Forge of Darkness
- First edition cover
- Author: Steven Erikson
- Cover artist: Steve Stone
- Language: English
- Series: The Kharkanas Trilogy
- Genre: Fantasy novel
- Publisher: Bantam Press (UK & Canada) & Tor Books (USA)
- Publication date: 31 July 2012
- Publication place: United Kingdom
- Media type: Print (hardback & paperback) Ebook Audiobook
- Pages: 662 (Bantam UK hardcover edition)
- ISBN: 0-593-06217-5 (Bantam UK hardcover edition)
- OCLC: 778422528
- Dewey Decimal: 813.6
- LC Class: PR9199.4.E745
- Followed by: Fall of Light

= Forge of Darkness =

2012 novel by Steven Erikson

Forge of Darkness is the first novel of The Kharkanas Trilogy by Canadian author Steven Erikson, set before the events of the Malazan Book of the Fallen.
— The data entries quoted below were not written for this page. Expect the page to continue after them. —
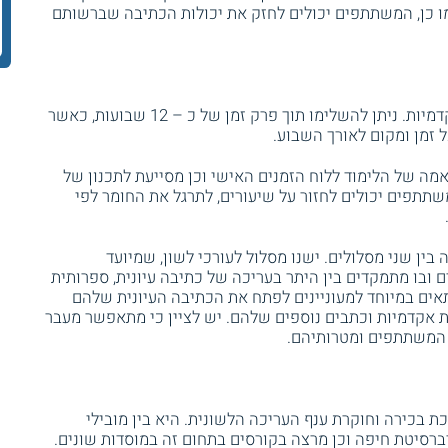
מו כן, המשתתפים יכולים לחזק את יכולות הכתיבה שברשותם
, היקפו 60 שעות אקדמיות. ניתן להשלימו תוך פרק זמן של כ – 12 שבועות, כאשר
ל זמן ומקום לאורך השבוע.
 של הלימוד ללוח הזמנים האישי וכן מסייעת לתכנון של
תפים יכולים לחזור על שיעורים, לתרגל את החומר לפי
ין שני מסלולים. ישנו מסלול לעורכי לשון, שמיועד
 ובו מתמקדים בין היתר בעריכה של כתיבה עיונית, ספרותית
אים במיוחד למעוניינים לפתח את הכתיבה העיונית שלהם
ות אקדמיות וכתבים נוספים שלהם. יש לציין כי מתאפשר מעבר
י המשתתפים ומטרותיהם.
 בכירה וחוקרת ענף העריכה הלשונית. היא בין מובילי
ברסיטת חיפה וכן מרצה בקורסים בתחום זה במוסדות שונים.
The novel is set 300,000 years before the events in the Book of the Fallen and explores the background of the Tiste race and their impending civil war. The novel is framed as being told by one poet to another.

==Themes==
A major theme in the novel is how stories and history often blur together and the way the present is continuous and eternally reshapes itself in response to the past. The novel also explores several sides of an impending civil war. Tor notes that Forge of Darkness is rife with recurring themes: environmental deprivation, the creation and role of history, extinction, return to childhood, the costs of certainty, questions of religion, justice, empathy. Erikson also muses on the core questions of culture, of civilization and of being.

==Publication history==
The novel was initially released in a hardcover edition by Bantam Books in the UK and Canada on 31 July 2012, followed by a paperback edition on 2 August 2012. Tor released the US hardcover edition on 18 September 2012 and a paperback edition on 27 August 2013. PS Publishing also released a two volume, signed and slipcased limited hardcover edition (300 copies) in October 2012 with cover art by David Gentry.

An ebook edition was also released by both publishers. The novel's audiobook, voiced by Daniel Philpott, was released by Brilliance Audio on 16 September 2014. Tor had released excerpts of the novel's prelude and the first five chapters during July and August 2012.

==Critical reception==
The novel has received generally positive review from critics. SFSite praised the scope of Erikson's imagination and narrative while noting that the novel would far exceed any and all expectations that readers of the Malazan Book of the Fallen could possibly harbor. Reviewers have also noted the philosophical meanderings in the story and similarities in Erikson's fiction and historical or philosophical treatises, while praising the scope and breadth of the narrative.

While prequels generally rob readers of the narrative tension at the outset, Tor notes that Erikson avoids this pitfall by placing the story thousands of years in the past with long-lived characters that actually span the time period. Critics also praised Erikson's genius in weaving together multiple themes and characters but criticized the pacing of the novel due to the "characters’ penchant for introspection or philosophizing".